The Wall Street Journalは、Calm社が約90人の従業員を解雇し、約400人を雇用したと報じた。David Ko最高経営責任者の覚書には、同社が「現在の経済環境の影響を免れることはできません」と書かれていた。
「我々は軽々しくこの決断に至ったわけではありませんが、この変化が将来を優先し、成長に焦点を当て、より効率的な組織になるうえで役立つと確信しています」とKo氏は記している。
Ko氏は、以前、体調管理やケアを支援するアプリを開発するRipple Health Group社の最高経営責任者を務めていた。同社は今年初めにCalmに買収され、Ko氏はMichael Acton Smith氏と共同で最高経営責任者に就任した。Ko氏は、今夏の初めに単独の最高経営責任者となった。
Calmは2020年12月にシリーズCラウンドで7500万ドルを資金調達し、同社評価額を20億ドルに引き上げたと発表した。同社はそれまで、2019年にシリーズBラウンドで総額1億1500万ドルを調達していた。

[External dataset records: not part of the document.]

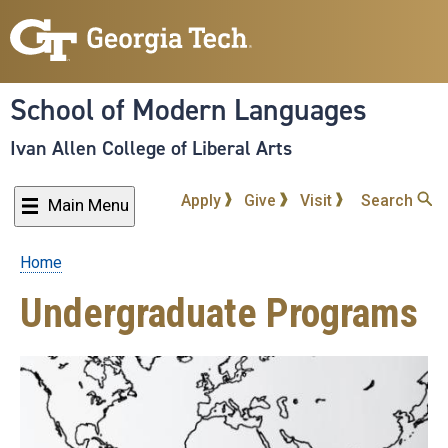
Skip
to
main
content
School of Modern Languages
Ivan Allen College of Liberal Arts
Apply
Give
Visit
Search
Main Menu
Home
Breadcrumb
Undergraduate Programs
Undergraduate
Majors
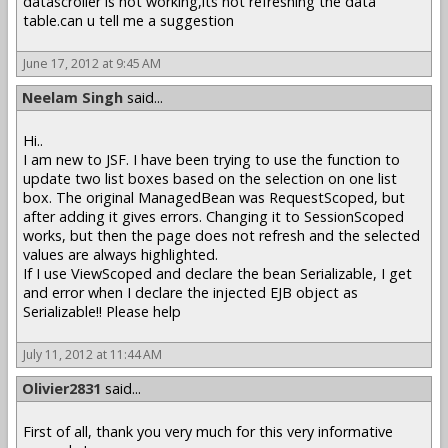
datascroller is not working,its not refreshing the data
table.can u tell me a suggestion
June 17, 2012 at 9:45 AM
Neelam Singh
said...
Hi..
I am new to JSF. I have been trying to use the function to
update two list boxes based on the selection on one list
box. The original ManagedBean was RequestScoped, but
after adding it gives errors. Changing it to SessionScoped
works, but then the page does not refresh and the selected
values are always highlighted.
If I use ViewScoped and declare the bean Serializable, I get
and error when I declare the injected EJB object as
Serializable!! Please help
July 11, 2012 at 11:44 AM
Olivier2831
said...
First of all, thank you very much for this very informative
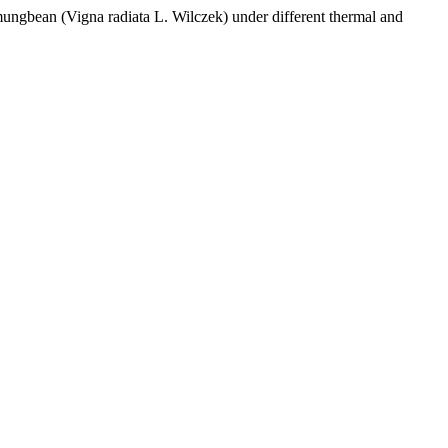
(Vigna radiata L. Wilczek) under different thermal and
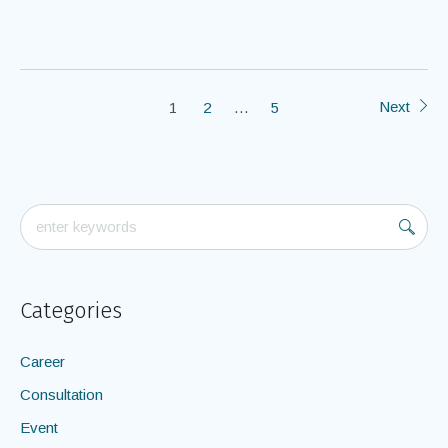
Next
1
2
…
5
Categories
Career
Consultation
Event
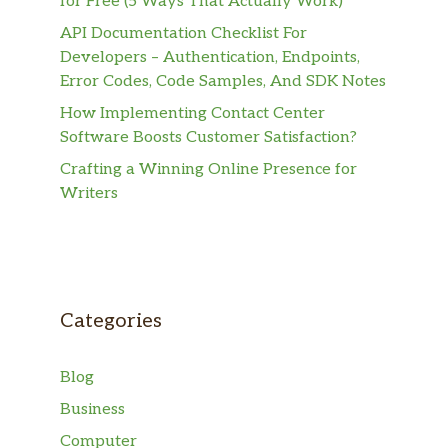
for Free (5 Ways That Actually Work)
API Documentation Checklist For
Developers – Authentication, Endpoints,
Error Codes, Code Samples, And SDK Notes
How Implementing Contact Center
Software Boosts Customer Satisfaction?
Crafting a Winning Online Presence for
Writers
Categories
Blog
Business
Computer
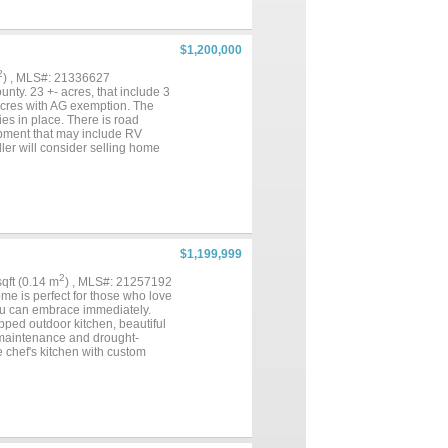
Complete with a fireplace &
tub and a walk-in shower with
s within closets” — a must-see
ce. Upstairs, discover an
$1,200,000
g a private balcony overlooking
t insulated shop that includes a
2
) , MLS#: 21336627
iding generous covered parking.
nty. 23 +- acres, that include 3
s been transformed into a
 acres with AG exemption. The
ies in place. There is road
opment that may include RV
ler will consider selling home
ial developments nearby....
$1,199,999
2
 sqft (0.14 m
) , MLS#: 21257192
e is perfect for those who love
 you can embrace immediately.
ipped outdoor kitchen, beautiful
w maintenance and drought-
e chef's kitchen with custom
the home's entertaining flow,
uests. Upstairs, a spacious
night. The thoughtful floor plan
ious spa bath, dual vanities,
bedrooms share a Jack and Jill
ng desk and coffered ceiling. A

ここ数カ月、多くのデジタルヘルス企業が従業員を解雇している。TechCrunchは最近、デジタル薬局のTruepill社が今年3回目の人員削減を行い、175人を解雇したと報じた。
先月末には、バーチャルケア企業のIncluded Health社とデジタル治療薬製造のPear Therapeutics社が人員削減を行った。Included Health社は6%弱の人員削減を行い、Pear社は正社員の約9%に当たる約25人を解雇したと発表している。
ヘルスケア自動化を目指すOlive社も7月に約450人を解雇し、より迅速な黒字化を目指した新戦略へと舵を切った。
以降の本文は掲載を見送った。